◆ DESCRIPTION OF THE TASK ◆
Please restate word for word the lines of the entries below from the one with "Membuat Database MySQL di Webmin" to the one with "acará una buena", inclusive, and leave out every picture.

- Opening Delimiter -

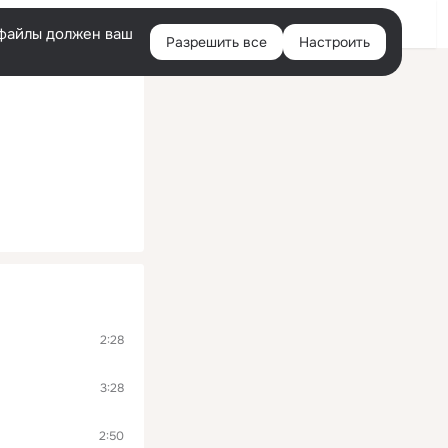
Войти
e-файлы должен ваш
Разрешить все
Настроить
Правая
колонка
2:28
3:28
2:50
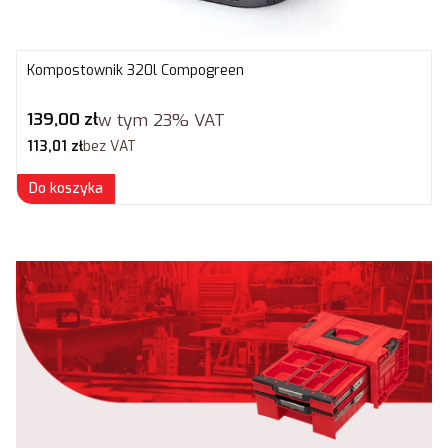
Kompostownik 320l Compogreen
Cena brutto
139,00 zł
w tym
23%
VAT
Cena netto
113,01 zł
bez VAT
Do koszyka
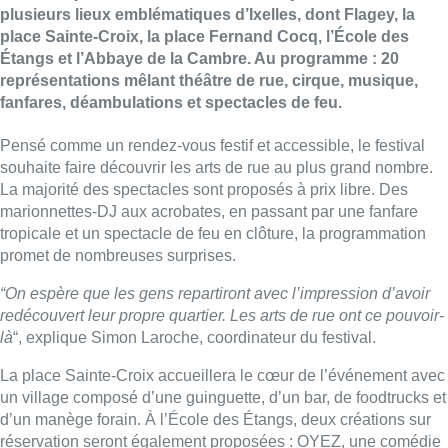
plusieurs lieux emblématiques d’Ixelles, dont Flagey, la
place Sainte-Croix, la place Fernand Cocq, l’École des
Étangs et l’Abbaye de la Cambre. Au programme : 20
représentations mêlant théâtre de rue, cirque, musique,
fanfares, déambulations et spectacles de feu.
Pensé comme un rendez-vous festif et accessible, le festival
souhaite faire découvrir les arts de rue au plus grand nombre.
La majorité des spectacles sont proposés à prix libre. Des
marionnettes-DJ aux acrobates, en passant par une fanfare
tropicale et un spectacle de feu en clôture, la programmation
promet de nombreuses surprises.
“On espère que les gens repartiront avec l’impression d’avoir
redécouvert leur propre quartier. Les arts de rue ont ce pouvoir-
là
“, explique Simon Laroche, coordinateur du festival.
La place Sainte-Croix accueillera le cœur de l’événement avec
un village composé d’une guinguette, d’un bar, de foodtrucks et
d’un manège forain. À l’École des Étangs, deux créations sur
réservation seront également proposées : OYEZ, une comédie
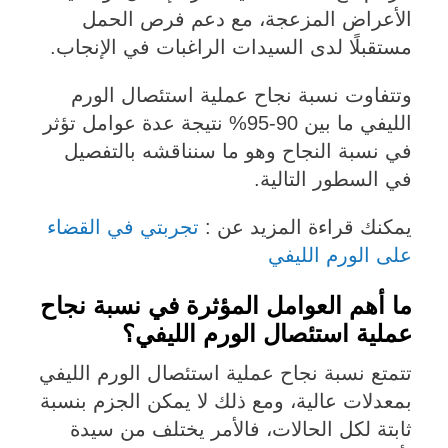
الأعراض المزعجة، مع دعم فرص الحمل
مستقبلًا لدى السيدات الراغبات في الإنجاب.
وتتفاوت نسبة نجاح عملية استئصال الورم
الليفي ما بين 90-95% نتيجة عدة عوامل تؤثر
في نسبة النجاح وهو ما سنناقشه بالتفصيل
في السطور التالية.
يمكنك قراءة المزيد عن :
تجربتي في القضاء
على الورم الليفي
ما أهم العوامل المؤثرة في نسبة نجاح
عملية استئصال الورم الليفي؟
تتمتع نسبة نجاح عملية استئصال الورم الليفي
بمعدلات عالية، ومع ذلك لا يمكن الجزم بنسبة
ثابتة لكل الحالات، فالأمر يختلف من سيدة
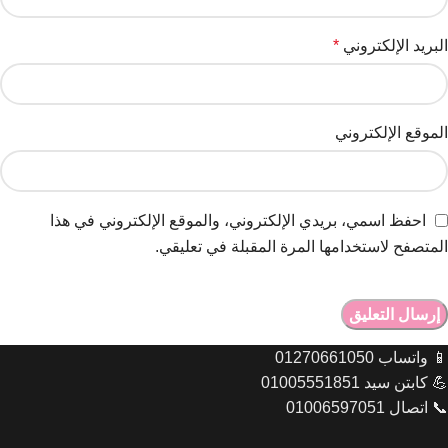
البريد الإلكتروني
*
الموقع الإلكتروني
احفظ اسمي، بريدي الإلكتروني، والموقع الإلكتروني في هذا
المتصفح لاستخدامها المرة المقبلة في تعليقي.
📱 واتساب 01270661050
💪 كابتن سيد 01005551851
📞 اتصال 01006597051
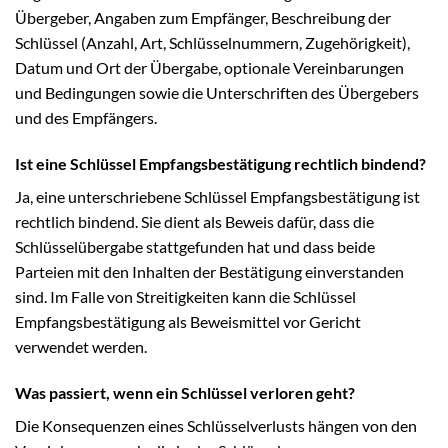
Übergeber, Angaben zum Empfänger, Beschreibung der
Schlüssel (Anzahl, Art, Schlüsselnummern, Zugehörigkeit),
Datum und Ort der Übergabe, optionale Vereinbarungen
und Bedingungen sowie die Unterschriften des Übergebers
und des Empfängers.
Ist eine Schlüssel Empfangsbestätigung rechtlich bindend?
Ja, eine unterschriebene Schlüssel Empfangsbestätigung ist
rechtlich bindend. Sie dient als Beweis dafür, dass die
Schlüsselübergabe stattgefunden hat und dass beide
Parteien mit den Inhalten der Bestätigung einverstanden
sind. Im Falle von Streitigkeiten kann die Schlüssel
Empfangsbestätigung als Beweismittel vor Gericht
verwendet werden.
Was passiert, wenn ein Schlüssel verloren geht?
Die Konsequenzen eines Schlüsselverlusts hängen von den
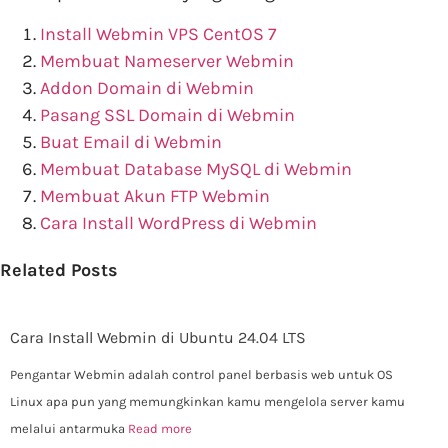
Install Webmin VPS CentOS 7
Membuat Nameserver Webmin
Addon Domain di Webmin
Pasang SSL Domain di Webmin
Buat Email di Webmin
Membuat Database MySQL di Webmin
Membuat Akun FTP Webmin
Cara Install WordPress di Webmin
Related Posts
Cara Install Webmin di Ubuntu 24.04 LTS
Pengantar Webmin adalah control panel berbasis web untuk OS
Linux apa pun yang memungkinkan kamu mengelola server kamu
melalui antarmuka
Read more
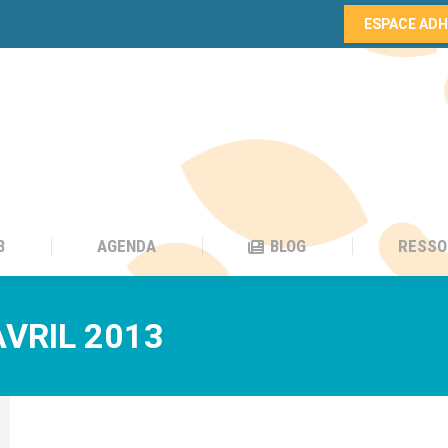
ESPACE AD
B
AGENDA
BLOG
RESSO
B
AGENDA
BLOG
RESSO
AVRIL 2013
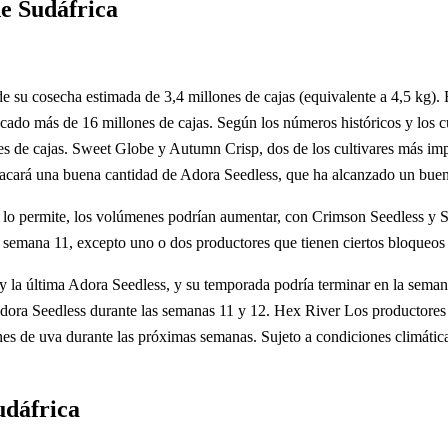
de Sudáfrica
 de su cosecha estimada de 3,4 millones de cajas (equivalente a 4,5 kg
pacado más de 16 millones de cajas. Según los números históricos y los 
s de cajas. Sweet Globe y Autumn Crisp, dos de los cultivares más impor
acará una buena cantidad de Adora Seedless, que ha alcanzado un buen
ima lo permite, los volúmenes podrían aumentar, con Crimson Seedless y 
 semana 11, excepto uno o dos productores que tienen ciertos bloqueos y
s y la última Adora Seedless, y su temporada podría terminar en la sem
Adora Seedless durante las semanas 11 y 12. Hex River Los productores
s de uva durante las próximas semanas. Sujeto a condiciones climática
udáfrica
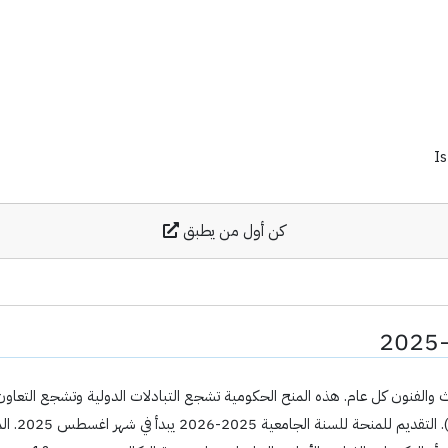
I
كن أول من يطبق
اللجنة ال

- Closing Delimiter -

◆ ANSWER TO THE EXERCISE ◆
Membuat Database MySQL di Webmin
Membuat Akun FTP Webmin
Cara Install WordPress di Webmin
Related Posts
Cara Install Webmin di Ubuntu 24.04 LTS
Pengantar Webmin adalah control panel berbasis web untuk OS
Linux apa pun yang memungkinkan kamu mengelola server kamu
melalui antarmuka
Read more
ESPACE AD
B
AGENDA
BLOG
RESSO
B
AGENDA
BLOG
RESSO
AVRIL 2013
de Sudáfrica
 de su cosecha estimada de 3,4 millones de cajas (equivalente a 4,5 kg
pacado más de 16 millones de cajas. Según los números históricos y los 
s de cajas. Sweet Globe y Autumn Crisp, dos de los cultivares más impor
acará una buena cantidad de Adora Seedless, que ha alcanzado un buen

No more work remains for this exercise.